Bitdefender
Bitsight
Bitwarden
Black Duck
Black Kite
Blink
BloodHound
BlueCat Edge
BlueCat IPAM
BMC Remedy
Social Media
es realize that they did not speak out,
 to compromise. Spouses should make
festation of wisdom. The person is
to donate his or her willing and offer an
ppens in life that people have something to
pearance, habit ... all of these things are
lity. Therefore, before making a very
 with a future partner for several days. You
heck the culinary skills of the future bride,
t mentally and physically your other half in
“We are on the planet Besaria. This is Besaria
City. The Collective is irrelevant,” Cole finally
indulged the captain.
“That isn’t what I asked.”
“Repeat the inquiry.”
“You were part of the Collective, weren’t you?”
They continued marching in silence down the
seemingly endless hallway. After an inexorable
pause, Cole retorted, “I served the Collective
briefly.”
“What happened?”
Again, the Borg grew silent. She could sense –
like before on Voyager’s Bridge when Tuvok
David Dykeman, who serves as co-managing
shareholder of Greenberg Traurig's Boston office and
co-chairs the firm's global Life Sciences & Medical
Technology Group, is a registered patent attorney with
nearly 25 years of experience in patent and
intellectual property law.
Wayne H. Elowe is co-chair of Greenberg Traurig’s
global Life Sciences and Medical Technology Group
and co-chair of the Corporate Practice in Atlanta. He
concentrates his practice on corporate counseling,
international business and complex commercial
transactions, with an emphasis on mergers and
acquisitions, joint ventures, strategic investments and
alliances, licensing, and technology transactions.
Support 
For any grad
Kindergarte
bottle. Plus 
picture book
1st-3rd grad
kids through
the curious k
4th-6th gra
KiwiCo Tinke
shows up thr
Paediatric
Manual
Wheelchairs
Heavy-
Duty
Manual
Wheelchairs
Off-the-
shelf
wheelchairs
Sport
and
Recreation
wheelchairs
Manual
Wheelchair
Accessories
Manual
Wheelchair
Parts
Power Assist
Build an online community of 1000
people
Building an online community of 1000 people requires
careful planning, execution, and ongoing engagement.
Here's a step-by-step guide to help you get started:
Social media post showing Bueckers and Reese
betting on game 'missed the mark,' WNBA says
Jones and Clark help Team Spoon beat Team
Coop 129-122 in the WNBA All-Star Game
···
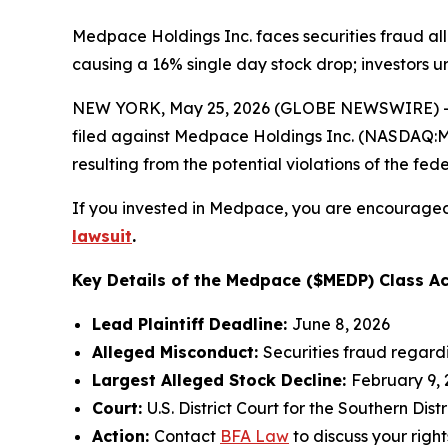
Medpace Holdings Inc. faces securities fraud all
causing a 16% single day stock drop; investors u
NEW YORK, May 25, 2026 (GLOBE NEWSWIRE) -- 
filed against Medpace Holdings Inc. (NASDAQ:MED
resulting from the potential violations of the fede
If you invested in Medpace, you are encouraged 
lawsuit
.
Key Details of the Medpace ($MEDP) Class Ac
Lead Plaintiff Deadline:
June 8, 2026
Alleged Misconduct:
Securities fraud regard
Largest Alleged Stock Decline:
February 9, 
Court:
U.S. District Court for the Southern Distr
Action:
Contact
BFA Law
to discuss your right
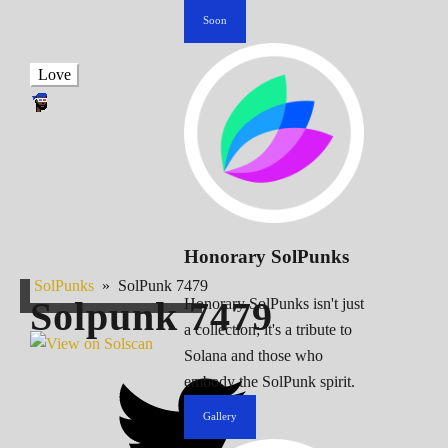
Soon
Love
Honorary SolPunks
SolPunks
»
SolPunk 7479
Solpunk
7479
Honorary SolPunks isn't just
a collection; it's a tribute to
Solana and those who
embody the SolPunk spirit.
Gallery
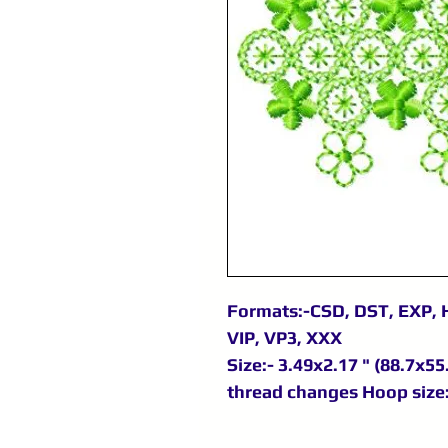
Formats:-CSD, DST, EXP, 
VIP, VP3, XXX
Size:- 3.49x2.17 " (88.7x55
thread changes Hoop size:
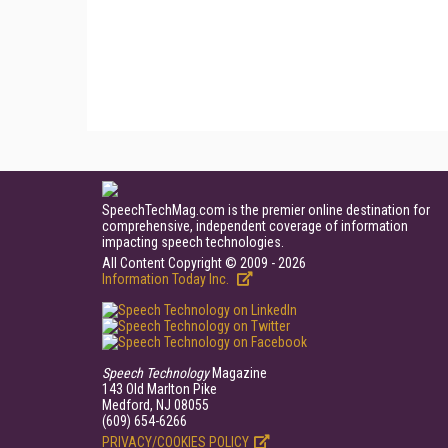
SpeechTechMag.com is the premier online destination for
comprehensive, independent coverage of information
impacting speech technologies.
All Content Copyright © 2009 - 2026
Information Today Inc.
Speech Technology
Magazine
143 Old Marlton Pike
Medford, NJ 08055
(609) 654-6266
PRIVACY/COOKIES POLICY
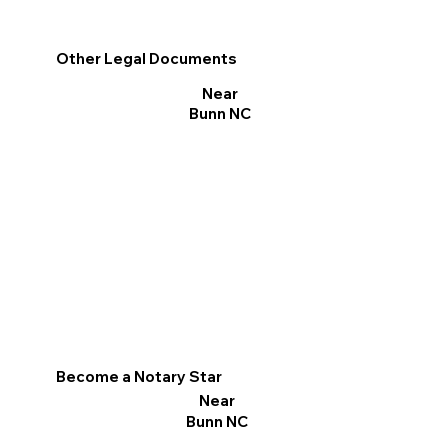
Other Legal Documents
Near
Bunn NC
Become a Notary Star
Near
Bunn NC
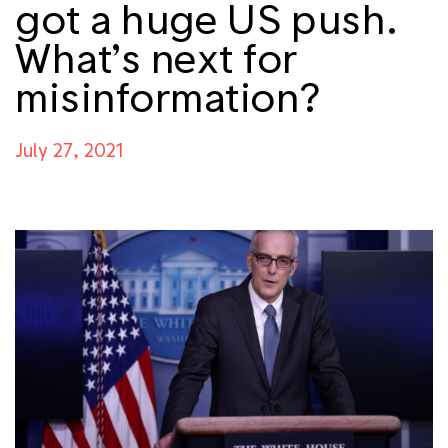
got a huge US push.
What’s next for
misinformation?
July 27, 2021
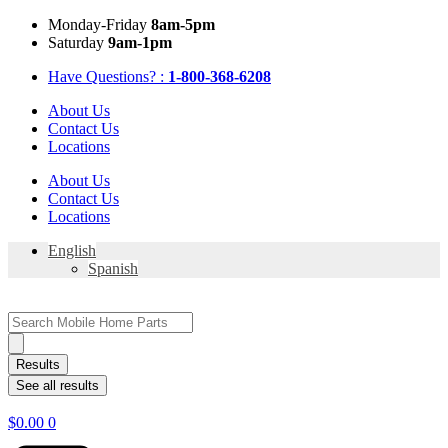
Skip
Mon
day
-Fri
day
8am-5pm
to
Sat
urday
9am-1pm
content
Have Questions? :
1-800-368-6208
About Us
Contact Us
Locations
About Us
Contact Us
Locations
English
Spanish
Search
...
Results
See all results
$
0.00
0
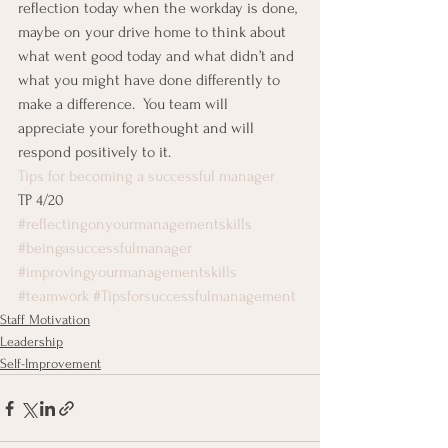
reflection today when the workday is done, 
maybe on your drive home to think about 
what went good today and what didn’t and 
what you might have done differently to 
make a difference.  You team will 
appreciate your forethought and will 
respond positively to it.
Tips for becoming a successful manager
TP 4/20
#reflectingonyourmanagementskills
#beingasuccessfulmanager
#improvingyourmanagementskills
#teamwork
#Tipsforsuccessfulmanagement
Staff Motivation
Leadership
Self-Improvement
···
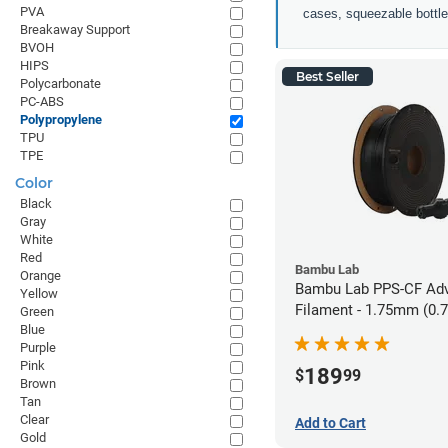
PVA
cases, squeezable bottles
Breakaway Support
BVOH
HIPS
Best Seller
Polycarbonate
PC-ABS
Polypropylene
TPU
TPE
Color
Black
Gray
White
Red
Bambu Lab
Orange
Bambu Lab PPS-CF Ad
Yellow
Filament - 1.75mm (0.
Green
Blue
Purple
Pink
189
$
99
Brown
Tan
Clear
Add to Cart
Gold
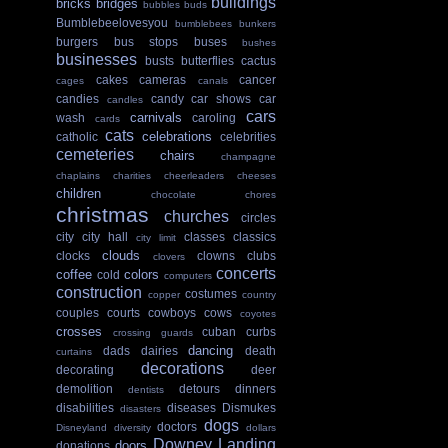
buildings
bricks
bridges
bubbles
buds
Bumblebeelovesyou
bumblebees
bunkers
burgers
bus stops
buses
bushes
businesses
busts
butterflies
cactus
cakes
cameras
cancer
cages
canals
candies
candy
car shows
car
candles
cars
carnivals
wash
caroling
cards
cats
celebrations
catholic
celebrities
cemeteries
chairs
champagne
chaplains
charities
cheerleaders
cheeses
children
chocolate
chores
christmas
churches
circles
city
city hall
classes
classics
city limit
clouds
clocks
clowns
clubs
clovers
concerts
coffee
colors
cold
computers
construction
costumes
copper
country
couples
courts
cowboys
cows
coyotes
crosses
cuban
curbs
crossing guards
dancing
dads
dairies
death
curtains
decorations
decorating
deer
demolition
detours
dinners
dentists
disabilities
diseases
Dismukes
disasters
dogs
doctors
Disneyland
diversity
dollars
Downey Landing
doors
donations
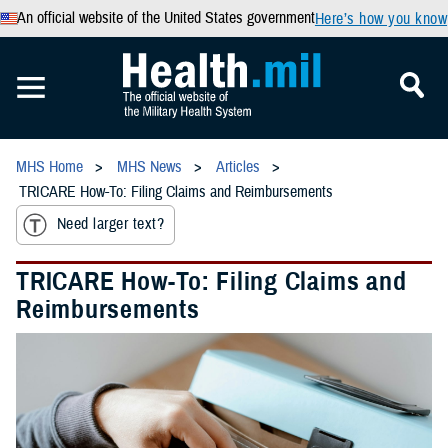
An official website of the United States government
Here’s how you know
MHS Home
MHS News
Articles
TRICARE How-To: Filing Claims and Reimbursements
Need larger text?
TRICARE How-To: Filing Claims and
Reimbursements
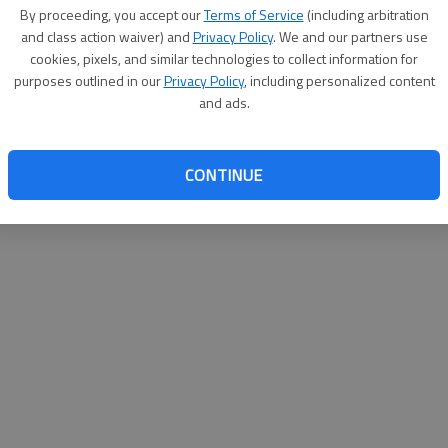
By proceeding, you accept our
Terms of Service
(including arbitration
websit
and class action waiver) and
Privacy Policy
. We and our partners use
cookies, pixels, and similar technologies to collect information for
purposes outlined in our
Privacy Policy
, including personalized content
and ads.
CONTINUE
···
Give again, word for word, every line of the listing above from the one with "Bitdefender" to the one with "seemingly endless hallway.", both inclusive, and nothing beyond them.

Bitdefender
Bitsight
Bitwarden
Black Duck
Black Kite
Blink
BloodHound
BlueCat Edge
BlueCat IPAM
BMC Remedy
Social Media
es realize that they did not speak out,
 to compromise. Spouses should make
festation of wisdom. The person is
to donate his or her willing and offer an
ppens in life that people have something to
pearance, habit ... all of these things are
lity. Therefore, before making a very
 with a future partner for several days. You
heck the culinary skills of the future bride,
t mentally and physically your other half in
“We are on the planet Besaria. This is Besaria
City. The Collective is irrelevant,” Cole finally
indulged the captain.
“That isn’t what I asked.”
“Repeat the inquiry.”
“You were part of the Collective, weren’t you?”
They continued marching in silence down the
seemingly endless hallway. After an inexorable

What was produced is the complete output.